Lancé en 2024, ce vaste programme a mobilisé quarante spécialistes pendant un an et demi. Pour la direction de la climatologie de Météo-France, il s’agit d’un rattrapage nécessaire pour des territoires trop longtemps absents des grandes simulations nationales. En clair, la France comble un retard stratégique sur des régions qui sont pleinement françaises et qui doivent disposer des mêmes outils d’anticipation que l’Hexagone.

Les projections sont sans ambiguïté. À Mayotte, le nombre de jours au-delà de 32°C pourrait avoisiner les 200 par an à la fin du siècle, contre une trentaine aujourd’hui. En Guyane, les nuits particulièrement chaudes passeraient de moins de dix par an à plus de deux cents. En Guadeloupe, les journées atteignant ou dépassant 33°C deviendraient fréquentes, avec près de 90 occurrences annuelles. Pour les Antilles françaises, le réchauffement moyen envisagé atteindrait environ 2,7°C d’ici 2100 par rapport à l’ère préindustrielle.
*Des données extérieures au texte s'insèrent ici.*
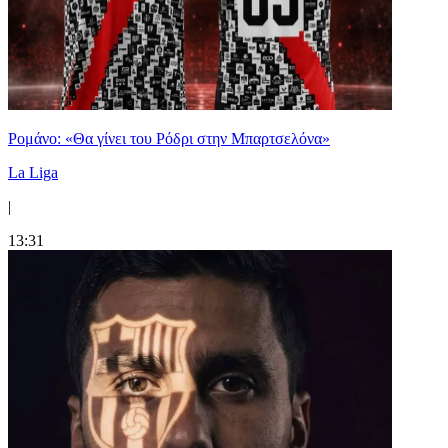
Ρομάνο: «Θα γίνει του Ρόδρι στην Μπαρτσελόνα»
La Liga
|
13:31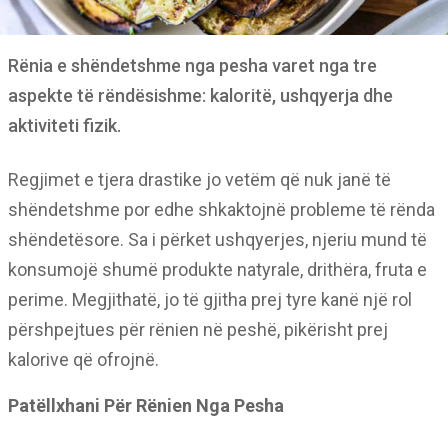
Rënia e shëndetshme nga pesha varet nga tre
aspekte të rëndësishme: kaloritë, ushqyerja dhe
aktiviteti fizik.
Regjimet e tjera drastike jo vetëm që nuk janë të
shëndetshme por edhe shkaktojnë probleme të rënda
shëndetësore. Sa i përket ushqyerjes, njeriu mund të
konsumojë shumë produkte natyrale, drithëra, fruta e
perime. Megjithatë, jo të gjitha prej tyre kanë një rol
përshpejtues për rënien në peshë, pikërisht prej
kalorive që ofrojnë.
Patëllxhani Për Rënien Nga Pesha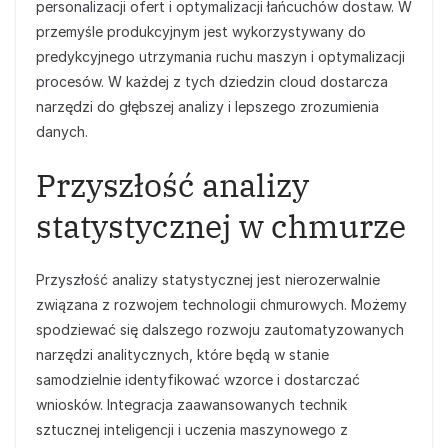
personalizacji ofert i optymalizacji łańcuchów dostaw. W
przemyśle produkcyjnym jest wykorzystywany do
predykcyjnego utrzymania ruchu maszyn i optymalizacji
procesów. W każdej z tych dziedzin cloud dostarcza
narzędzi do głębszej analizy i lepszego zrozumienia
danych.
Przyszłość analizy
statystycznej w chmurze
Przyszłość analizy statystycznej jest nierozerwalnie
związana z rozwojem technologii chmurowych. Możemy
spodziewać się dalszego rozwoju zautomatyzowanych
narzędzi analitycznych, które będą w stanie
samodzielnie identyfikować wzorce i dostarczać
wniosków. Integracja zaawansowanych technik
sztucznej inteligencji i uczenia maszynowego z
Une vulnérabilité qui impose un pilotage ferme de l’État

Si l’élévation des températures projetée reste inférieure à celle anticipée pour la métropole, les responsables scientifiques mettent en garde contre toute lecture rassurante. Un réchauffement moindre ne signifie en rien une situation plus favorable. Les territoires ultramarins présentent des fragilités spécifiques, qu’il s’agisse de la densité urbaine, de l’exposition aux risques naturels ou de la dépendance à certains secteurs économiques clés.
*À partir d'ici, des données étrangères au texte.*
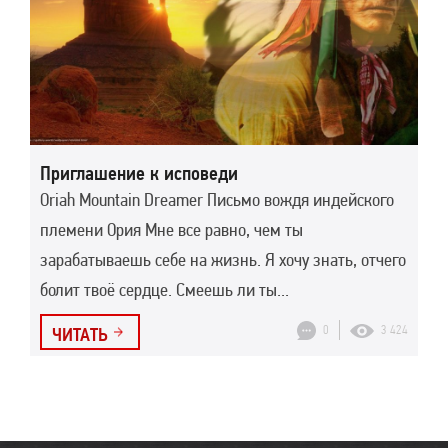
Приглашение к исповеди
Oriah Mountain Dreamer Письмо вождя индейского
племени Ория Мне все равно, чем ты
зарабатываешь себе на жизнь. Я хочу знать, отчего
болит твоё сердце. Смеешь ли ты...
0
3 424
ЧИТАТЬ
Le cadre retenu s’inscrit dans la trajectoire nationale d’adaptation au changement climatique, qui prépare la France hexagonale à une hausse pouvant atteindre 4°C en 2100. Les écarts varient selon les territoires, de plus de 2°C en Polynésie française à environ 3,5°C en Guyane. Ces données ne relèvent pas de la spéculation politique mais de mois de calculs sur les supercalculateurs de Météo-France. Elles doivent servir de socle aux décisions publiques locales.

Pour les Outre-mer, l’enjeu est clair. Il ne s’agit ni de céder à la panique ni d’alimenter les discours idéologiques de décroissance. Il s’agit d’anticiper, d’investir, de moderniser les infrastructures, de soutenir les entreprises capables d’innover face aux nouvelles contraintes climatiques. Plus que jamais, ces territoires ont besoin d’un État stratège, d’une économie dynamique et d’une stabilité institutionnelle. Face aux défis à venir, l’autorité de la République et la force de l’investissement seront les meilleures garanties pour protéger durablement les Français d’outre-mer.